Me sentía furiosa, no por el hecho de que me juntaran con una chica, sino por levantar falsos testimonios sobre nosotras.
-Lo siento – se disculpó con una sonrisa burlona.
No le respondí nada, solo la mire de mala manera y trate de salir del lugar, pero ella me detuvo, colocándose entre la puerta y yo.
-Déjame salir, por favor – le dije mirando en otra dirección, estábamos lo bastante cerca.
-¿Siempre eres así de educada?
-Mira Portia – le dije mirándola con molestia, ya sintiendo que colmaba mi paciencia-, no sé qué tratas de hacer, pero necesito ir a clases y terminar el trabajo, así que déjame salir.
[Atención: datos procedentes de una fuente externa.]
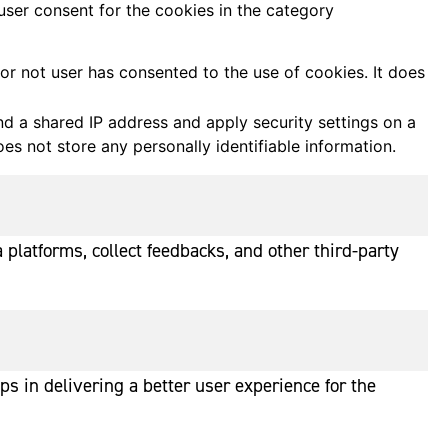
user consent for the cookies in the category
r not user has consented to the use of cookies. It does
ind a shared IP address and apply security settings on a
es not store any personally identifiable information.
 platforms, collect feedbacks, and other third-party
 in delivering a better user experience for the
-No trato de hacer nada, pero está bien – dijo dándose por vencida, moviéndose a un lado-. Seren una cosa más.
Me detuve en seco volteando mi rostro hacia ella.
-¿Qué?
-Tus ojos verdes son muy bonitos.
Mi corazón comenzó a latir con fuerza, y unos nervios me atacaron tan fuerte que un extraño mareo me azotó, haciendo que perdiera el equilibrio.
-Seren – me dijo con preocupación acercándose a mí, tomándome del brazo.
Todo daba vueltas a mi alrededor, y mi cabeza sentía que iba a explotar, casi no podía mantenerme en pie, estaba haciendo un esfuerzo sobre humano para mantenerme despierta.